- Born: Juan de los Angeles Naranjo 2 October 1897 Rosario, Santa Fe, Argentina
- Died: 6 February 1952 (aged 54) Río Ceballos, Córdoba, Argentina
- Resting place: Panteón de los Profesores nacionales del Cementerio El Salvador. Rosario, Argentina.
- Education: Emilio Blanqué, Real Academia de San Fernando, Madrid, Antonio Mancini
- Known for: Painting, drawing, teaching
- Notable work: "El Filósofo" Leon Tolstoi, Portrait of Gerardo Machado, Portrait of Carlos Manuel de Céspedes, Portrait of Hipólito Yrigoyen.
- Movement: Spanish School / Escuela Española
- Patrons: The Huntington Library; Metropolitan Museum of Art; Metropolitan Opera House.

= Juan de los Angeles Naranjo =

Argentine painter and draughtsman

Juan de los Ángeles Naranjo (2 October 1897 – 6 February 1952) was an Argentine painter, and draughtsman. He is best known for his portrait of renowned artist and politicians of his time such as Hipólito Yrigoyen, Carlos Manuel de Céspedes, Gerardo Machado, Bartolomé Mitre, María Barrientos, Enrico Caruso and Gabriela Besanzoni. He was born in Rosario, Santa Fe, on October 2, 1897.

==Early years==
In 1913, after studding next to maestro Emilio Blaqué, Naranjo traveled to Spain to assist for the following to years of study at the Real Academia de Bellas Artes de San Fernando from which also Pablo Picasso and Salvador Dalí graduated in the coming years. During this period in Madrid, the artist gained the benefits of a grant instituted by the Count Eusebi Güell of Barcelona. The grant permitted Naranjo to travel to Italy where in 1917 and 1918 he assisted as student to the studio of maestro Antonio Mancini in what was known as "La Hebrea" workshops. During those workshops Naranjo won the recognition of his teacher and fellow students and a second place with "El filósofo" (Oil on Canvas) depicting the head of count Leon Tolstoy.

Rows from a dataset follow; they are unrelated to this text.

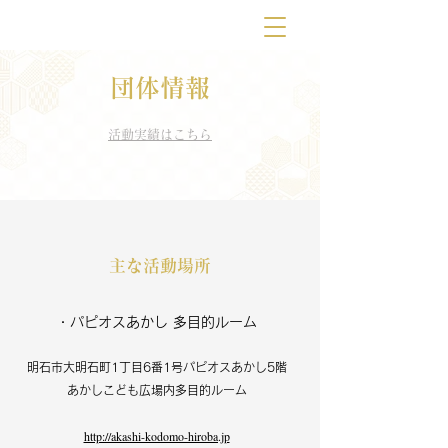
​団体情報
​活動実績はこちら
​主な活動場所
・パピオスあかし 多目的ルーム
明石市大明石町1丁目6番1号パピオスあかし5階
あかしこども広場内多目的ルーム
http://akashi-kodomo-hiroba.jp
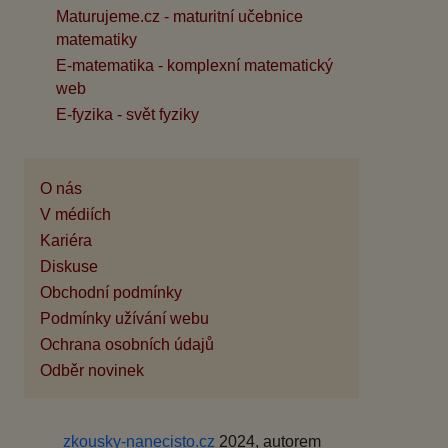
Maturujeme.cz - maturitní učebnice
matematiky
E-matematika - komplexní matematický
web
E-fyzika - svět fyziky
O nás
V médiích
Kariéra
Diskuse
Obchodní podmínky
Podmínky užívání webu
Ochrana osobních údajů
Odběr novinek
zkousky-nanecisto.cz
2024, autorem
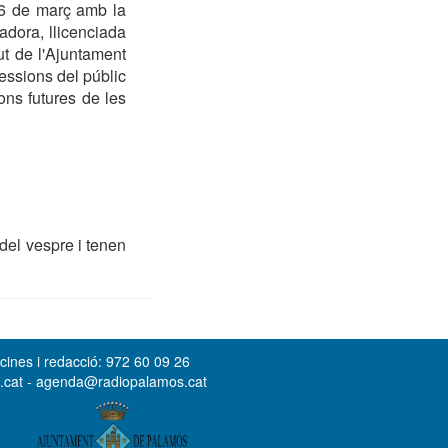
l 26 de març amb la
madora, llicenciada
ut de l'Ajuntament
essions del públic
ons futures de les
del vespre i tenen
cines i redacció: 972 60 09 26
s.cat - agenda@radiopalamos.cat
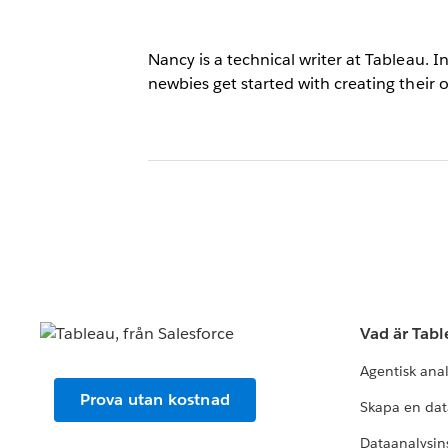
Nancy is a technical writer at Tableau. 
newbies get started with creating their o
Vad är Tab
Agentisk ana
Prova utan kostnad
Skapa en dat
Dataanalysins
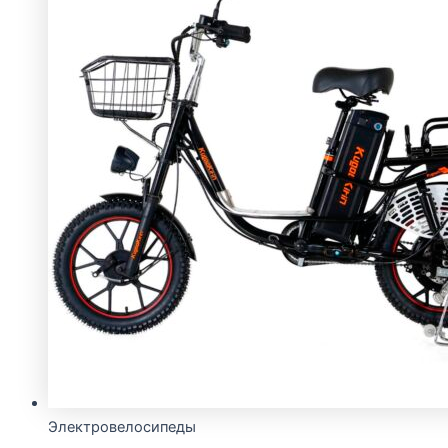
Электровелосипеды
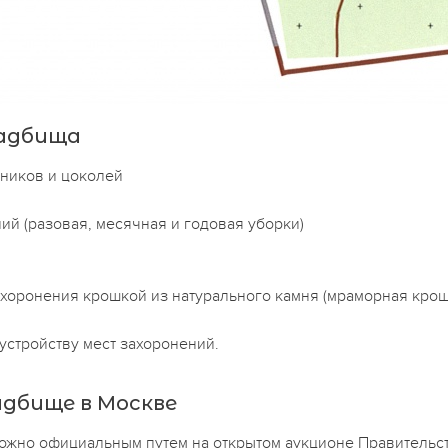
ладбища
тников и цоколей
ий (разовая, месячная и годовая уборки)
хоронения крошкой из натурального камня (мраморная крошка
стройству мест захоронений.
адбище в Москве
можно официальным путем на открытом аукционе Правительс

In 1919 the Huntington Library of California, U.S., hired Naranjo as a restorer in charge of newly acquired European art. A year later, Naranjo won the open call to artists for the painting of a portrait of Cuban national hero Carlos Manuel de Céspedes. During his visit to Cuba, Naranjo was commissioned to paint the likeness of Gerardo Machado. Between 1921 and 1930, Naranjo worked as a restorer at the New York Metropolitan Museum of Art. During this period Naranjo was commissioned by the Argentine newspaper La Nación to conceive a portrait of its founder: Bartolomé Mitre. The RCA Victor also requested the expertise and talents of Naranjo to come up with portraits for the prestigious recording studios. The series, which included the likeness of Enrico Caruso, María Barrientos, and Riccardo Stracciari, are today property of the Metropolitan Opera House. During his prolonged stay in New York, Narajo taught art at the Sieger Institute in Cooper Union. Before leaving New York for South America, Naranjo applied and thus won an open competition at the Madison Square Garden, the awarded was to receive US $1,000 in exchange for a portrait of heavyweight-boxing champion Luis Ángel Firpo. On his way back to Argentina, Naranjo traveled extensively through the South American nations on the Pacific where he exhibited his works.

==Final years==
Naranjo arrives in Buenos Aires sometime in 1930 before the military coup that deposed Hipólito Yrigoyen. Before stepping down from the executive office, president Yrigoyen posed for Naranjo. During the following years in Argentina, Naranjo was commissioned to depict influential personalities such as Bishop Antonio Caggiano (1934), and prominent members of the community such as Mrs. Elivira Bradley de Montes (1945). In 1932 Naranjo exhibits his work at the Teatro Municipal de Rio de Janeiro, Brazil; and a major retrospective of Naranjo's works was held at the Museo de Bellas Artes de Rosario shortly after his return to Argentina. In 1935 Naranjo traveled to Patagonia to explore and paint the landscapes of the Andes, forests and deserts of the south.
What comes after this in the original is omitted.